Fact: The judgement stated that there is no transfer of employment
to the client and the triangular employment relationship continues.
Fact: Payroll, leave & timesheet administration and any other functions undertaken by the TES in terms of its commercial contract with the client, continue after deeming is triggered.
Even after the client is deemed to be the (sole) employer, the TES & the client can still be held jointly or severally liable for LRA contraventions.
Fact: In terms of most other employment legislation (BCEA, COID, UIF, SDA, SDLA, PAYE) the TES remains the sole employer of the employee. In terms of the EEA a dual relationship would exist. In terms of the OHS Act the client would still be liable.
Myth: TESs are unprincipled and exploit workers.
Fact: The “bakkie brigade” does exist and has given the industry a bad name. For example, the TES would charge a client R150 per worker per day, but only pay the worker R80 a day. And this would normally also be without any statutory compliance by this labour broker.
Fact: Large reputable TESs operate professional & value added businesses. Take CAPES for instance, an umbrella body representing more than 1200 independent staffing businesses & representing a daily average of over 1 000 000 temp workers – it is internationally affiliated & is a member of Business Unity South Africa (BUSA).
Fact: Reputable TESs recruit, screen & train temp employees before placing them with clients
Fact: Some TESs run training facilities for temps, which would be unaffordable to most clients.
Fact: Some TESs offer provident fund membership as an option to their employees, whereas many of the clients with whom TES employees might be placed, provide no fringe benefits for their own permanent staff.

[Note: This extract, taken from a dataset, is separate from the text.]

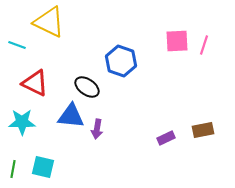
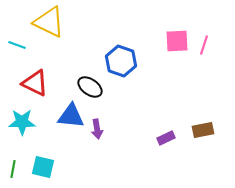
black ellipse: moved 3 px right
purple arrow: rotated 18 degrees counterclockwise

Fact: Reputable TESs comply with all labour laws, minimum wages, bargaining council agreements & sectoral determinations.
Myth: The Constitutional Court’s decision affects all TES employees
Fact: It does not apply
to TES employees earning above the earnings threshold, which is currently R205 433pa.
Fact :It does not apply
to TES employees who substitute for a client’s employee, who is temporarily absent for more than 3 months.
Fact: It does not apply
in a category of work for any period where a collective agreement deems the work to be of a temporary nature.
Myth: The judgment affects fixed-term contracts of employees who earn under the threshold of R205 433 p.a.
Fact: The provisions of s198B concerning FTCs remain applicable. This section provides for a number of instances where the duration of an FTC can extend beyond 3 months.
Myth: The Court judgement affects the employees of contractors who provide services such as security, catering, cleaning, etc. to clients
Fact: It does not impact
employees of service providers who render services to clients on an outsourced basis. The employee’s of these service businesses remain their employees. The client e.g. a body corporate, company, etc. is contracting in a service & not labour.
Only use a TES where it makes business sense & there is a value add
Only contract with a reputable TES
Service level agreements & standard operating procedures between the client & TES are crucial – they should include appropriate indemnities for instances where the TES breaches any labour or other law
TES Value Add Services
(acknowledgment – Kirchmann’s Inc)
The traditional perception and experience of labour brokers is of a small operation where a number of workers are provided to a client, to undertake manual tasks on a daily basis. Established TES companies offer a host of value-added services to clients.
Resourcing – advertise, screen & verify employees including ID, licence, qualification & reference checks
Work readiness & integration
Education, training & development
Payroll & related admin, including UIF, COID, PAYE, SDL & leave management
Labour relations & dispute management (e.g. at CCMA & bargaining councils)
On-site management of temporarily placed employees
Client requires less HR staff because the TES employs it’s own HR professionals
The timing of payroll & SLA payments can significantly free up the client’s cashflow
Functional outsourcing: end-to-end management of non-core operations
We hope that this article has assisted you to sort fact from fiction and to gain a more balanced perspective on this issue, than what you may have obtained via the media.